Il dirigente scolastico provvede affinché per ogni attrezzatura di lavoro a disposizione, i lavoratori incaricati dispongano di ogni informazione e di ogni istruzione d'uso necessaria in rapporto alla sicurezza e relativa:
a) alle condizioni di impiego delle attrezzature anche sulla base delle conclusioni eventualmente tratte dalle esperienze acquisite nella fase di utilizzazione delle attrezzature di lavoro;
b) alle situazioni anormali prevedibili.
Le informazioni e le istruzioni d'uso devono risultare comprensibili ai lavoratori interessati.

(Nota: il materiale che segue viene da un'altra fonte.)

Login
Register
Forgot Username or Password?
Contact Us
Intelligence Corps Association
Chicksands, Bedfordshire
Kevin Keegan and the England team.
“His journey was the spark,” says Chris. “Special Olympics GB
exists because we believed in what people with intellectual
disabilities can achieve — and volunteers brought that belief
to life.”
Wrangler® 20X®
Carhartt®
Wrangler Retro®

Il dirigente scolastico si assicura che:
a) i lavoratori incaricati di usare le attrezzature di lavoro ricevano una formazione adeguata sull'uso delle attrezzature di lavoro;
b) i lavoratori incaricati dell'uso delle attrezzature che richiedono conoscenze e responsabilità particolari, ricevano un addestramento adeguato e specifico che li metta in grado di usare tali attrezzature in modo idoneo e sicuro anche in relazione ai rischi causati ad altre persone.
L'art. 89 del DLgs 626/94 prevede le sanzioni (arresto e/o ammenda) per le violazioni commesse dai dirigenti.

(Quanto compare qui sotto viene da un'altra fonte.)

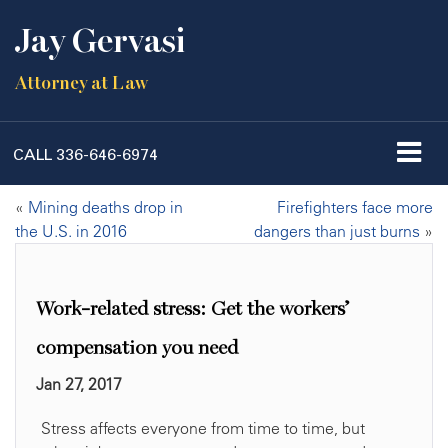
Jay Gervasi
Attorney at Law
CALL
336-646-6974
«
Mining deaths drop in
Firefighters face more
the U.S. in 2016
dangers than just burns
»
Work-related stress: Get the workers’
compensation you need
Jan 27, 2017
Stress affects everyone from time to time, but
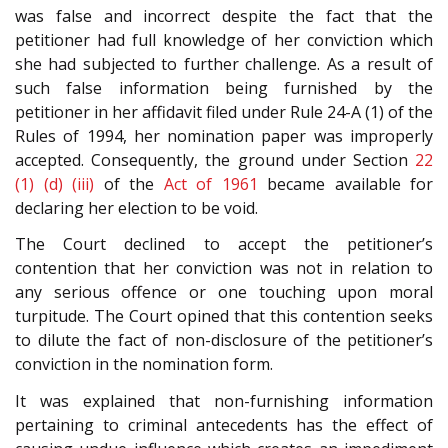
was false and incorrect despite the fact that the
petitioner had full knowledge of her conviction which
she had subjected to further challenge. As a result of
such false information being furnished by the
petitioner in her affidavit filed under Rule 24-A (1) of the
Rules of 1994, her nomination paper was improperly
accepted. Consequently, the ground under Section
22
(1) (d) (iii)
of the
Act of 1961
became available for
declaring her election to be void.
The Court declined to accept the petitioner’s
contention that her conviction was not in relation to
any serious offence or one touching upon moral
turpitude. The Court opined that this contention seeks
to dilute the fact of non-disclosure of the petitioner’s
conviction in the nomination form.
It was explained that non-furnishing information
pertaining to criminal antecedents has the effect of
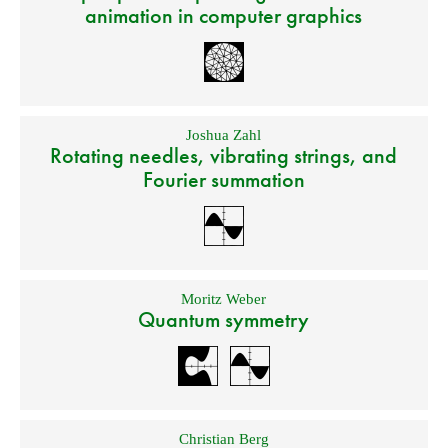
animation in computer graphics
Joshua Zahl
Rotating needles, vibrating strings, and
Fourier summation
Moritz Weber
Quantum symmetry
Christian Berg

Obblighi dei lavoratori  - artt. 5, 39, 36, 37, 38 DLgs 626/94 e successive modificazioni
Ciascun lavoratore deve prendersi cura della propria sicurezza e della propria salute e di quella delle altre persone presenti sul luogo di lavoro, su cui possono ricadere gli effetti delle sue azioni o omissioni, conformemente alla sua formazione ed alle istruzioni e ai mezzi forniti dal dirigente scolastico.

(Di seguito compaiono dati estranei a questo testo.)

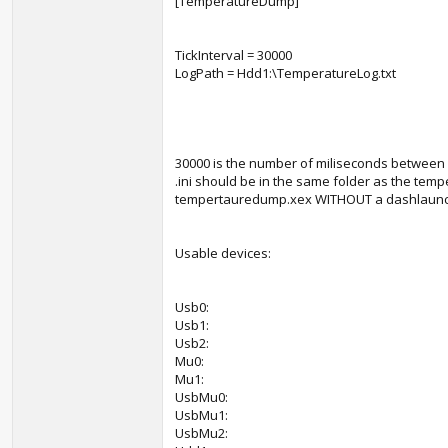
[TemperatureDump]
TickInterval = 30000
LogPath = Hdd1:\TemperatureLog.txt
30000 is the number of miliseconds between lo
.ini should be in the same folder as the tem
tempertauredump.xex WITHOUT a dashlaunch pl
Usable devices:
Usb0:
Usb1:
Usb2:
Mu0:
Mu1:
UsbMu0:
UsbMu1:
UsbMu2:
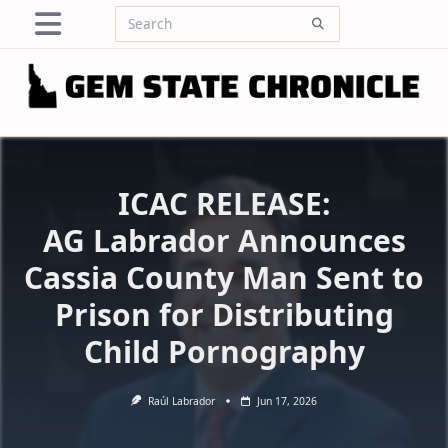
Skip
Search
to
for:
content
ICAC RELEASE:
AG Labrador Announces
Cassia County Man Sent to
Prison for Distributing
Child Pornography
Raúl Labrador
Jun 17, 2026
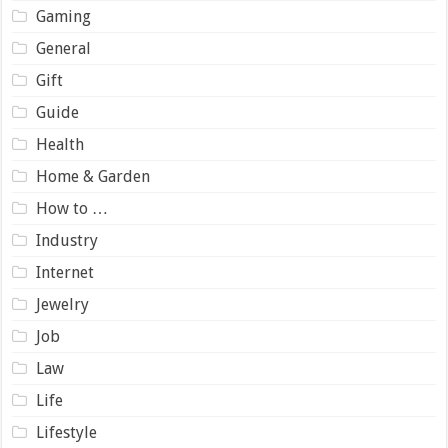
Gaming
General
Gift
Guide
Health
Home & Garden
How to …
Industry
Internet
Jewelry
Job
Law
Life
Lifestyle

In particolare i lavoratori:
a) osservano le disposizioni e le istruzioni impartite dal dirigente scolastico e dai preposti, ai fini della protezione collettiva ed individuale;
b) utilizzano correttamente i macchinari, le apparecchiature, gli utensili, le sostanze e i preparati pericolosi, i mezzi di trasporto e le altre attrezzature di lavoro, nonché i dispositivi di sicurezza;
c) utilizzano in modo appropriato i dispositivi di protezione messi a loro disposizione;
d) segnalano immediatamente al dirigente scolastico, o al preposto le deficienze dei mezzi e dispositivi di cui alle lettere b) e c), nonché le altre eventuali condizioni di pericolo di cui vengono a conoscenza, adoperandosi direttamente, in caso di urgenza, nell'ambito delle loro competenze e possibilità, per eliminare o ridurre tali deficienze o pericoli, dandone notizia al rappresentante dei lavoratori per la sicurezza;
e) non rimuovono o modificano senza autorizzazione i dispositivi di sicurezza o di segnalazione o di controllo;
f) non compiono di propria iniziativa operazioni o manovre che non sono di loro competenza ovvero che possono compromettere la sicurezza propria o di altri lavoratori;
g) si sottopongono ai controlli sanitari previsti nei loro confronti;
h) contribuiscono, insieme al dirigente scolastico e ai preposti, all'adempimento di tutti gli obblighi imposti dall'autorità competente o comunque necessari per tutelare la sicurezza e la salute dei lavoratori durante il lavoro.
Per quanto riguarda l'uso delle attrezzature i lavoratori si sottopongono ai programmi di formazione o di addestramento eventualmente organizzati dal dirigente scolastico.
I lavoratori utilizzano le attrezzature di lavoro messe a loro disposizione conformemente all'informazione, alla formazione ed all'addestramento ricevuti.
I lavoratori:
a) hanno cura delle attrezzature di lavoro messe a loro disposizione;
b) non vi apportano modifiche di propria iniziativa;
c) segnalano immediatamente al dirigente scolastico o al preposto qualsiasi difetto od inconveniente da essi rilevato nelle attrezzature di lavoro messe a loro disposizione.
L'art. 93 del DLgs 626/94 prevede le sanzioni (arresto e/o ammenda) per le violazioni commesse dai lavoratori.